It means "key" in polish.
Kluczy provides tools to manage SSL certificates.
If you read french, have a look at this official recommendation
apt-get install python-gpgme python-keyring python-openssl
brew install gpgme
Install your own virtualenv and requirements.
env ARCHFLAGS="-arch x86_64" pip install -r requirements.txt
You can read SSL certificate with QuickLook.
kluczy init
Read the comments and edit the config.ini file
kluczy run
A Certificate Authority is lazily created
Openssl provides tools for testing and debugging SSL. Generate some certificates with the default config.ini
Alice private key :
openssl rsa -in alice.key -check
Alice certificate :
openssl x509 -in alice.crt -text
First, a server :
openssl s_server -cert alice.crt -key alice.key
Then, a client :
openssl s_client -connect localhost:4433 -CAfile CA.crt
Both output are verbose, enjoy. What you write client side display server side.

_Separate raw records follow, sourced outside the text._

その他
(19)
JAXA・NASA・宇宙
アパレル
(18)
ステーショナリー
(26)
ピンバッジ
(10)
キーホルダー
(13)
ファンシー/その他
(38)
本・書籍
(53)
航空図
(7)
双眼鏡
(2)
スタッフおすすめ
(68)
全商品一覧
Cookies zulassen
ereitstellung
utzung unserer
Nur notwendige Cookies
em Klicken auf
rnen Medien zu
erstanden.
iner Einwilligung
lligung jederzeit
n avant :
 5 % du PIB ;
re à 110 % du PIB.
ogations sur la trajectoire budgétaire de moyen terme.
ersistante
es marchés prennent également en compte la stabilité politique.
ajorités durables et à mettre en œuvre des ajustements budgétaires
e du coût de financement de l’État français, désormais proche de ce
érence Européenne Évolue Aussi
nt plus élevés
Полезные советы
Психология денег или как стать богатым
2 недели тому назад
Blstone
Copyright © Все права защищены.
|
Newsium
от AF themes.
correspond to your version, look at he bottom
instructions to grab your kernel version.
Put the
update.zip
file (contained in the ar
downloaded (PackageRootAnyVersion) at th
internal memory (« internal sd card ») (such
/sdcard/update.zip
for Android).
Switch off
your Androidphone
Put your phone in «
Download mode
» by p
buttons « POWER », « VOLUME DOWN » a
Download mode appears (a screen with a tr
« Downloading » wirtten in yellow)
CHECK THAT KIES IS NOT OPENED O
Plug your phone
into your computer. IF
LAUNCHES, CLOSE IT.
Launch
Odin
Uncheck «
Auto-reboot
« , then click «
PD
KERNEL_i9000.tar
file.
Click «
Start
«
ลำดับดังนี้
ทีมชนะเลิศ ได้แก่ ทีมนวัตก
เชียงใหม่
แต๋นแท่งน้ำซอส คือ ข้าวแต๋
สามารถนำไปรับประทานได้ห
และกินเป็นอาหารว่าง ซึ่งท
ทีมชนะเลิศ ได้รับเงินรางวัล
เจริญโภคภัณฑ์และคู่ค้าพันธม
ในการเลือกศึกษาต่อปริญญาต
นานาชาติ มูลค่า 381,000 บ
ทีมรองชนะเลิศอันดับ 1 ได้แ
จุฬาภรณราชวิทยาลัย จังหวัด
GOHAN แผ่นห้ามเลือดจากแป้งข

Alice got a server, and verify clients :
openssl s_server -cert alice.crt -key alice.key -CAfile CA.crt -Verify 1
Bob can connect it, they use the same Certificate Authority :
openssl s_client -connect localhost:4433 -CAfile CA.crt -cert bob.crt -key bob.key
- √ Declarative certificates generation
- √ Sending mail with MIME and GPG
- √ Authenticated SMTP using the keyring
- _ Cascading certificate authority and chaining them
- _ Revocation list
- _ Hook for pushing revocation list
- _ Pin code for private keys
- _ Batch sending certificates with GPG mail
- _ Handling DH param
- _ RSA, DSA or ECDSA private key
- _ PEM or DER output format
- _ Debian package
- _ Web service for requesting SSL certificate authenticated by GPG (the CA server will never see the private key)
Three terms BSD Licence, © Mathieu Lecarme.